TASK DETAILS — Transcribe each entry exactly, without pictures.

Saved data entries
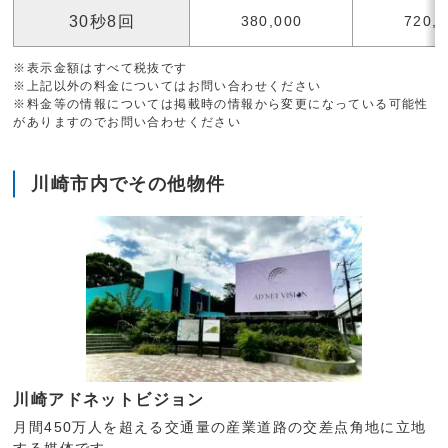
30秒8回
380,000
720,
※表示金額はすべて税抜です
※上記以外の料金についてはお問い合わせください
※料金等の情報については掲載時の情報から変更になっている可能性
がありますのでお問い合わせください
川崎市内でその他物件
川崎アドネットビジョン
月間450万人を超える交通量の産業道路の交差点角地に立地
する媒体です。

RESPONSE TO THIS EXERCISE —
30秒8回
380,000
720,
※表示金額はすべて税抜です
※上記以外の料金についてはお問い合わせください
※料金等の情報については掲載時の情報から変更になっている可能性
がありますのでお問い合わせください
川崎市内でその他物件
川崎アドネットビジョン
月間450万人を超える交通量の産業道路の交差点角地に立地
する媒体です。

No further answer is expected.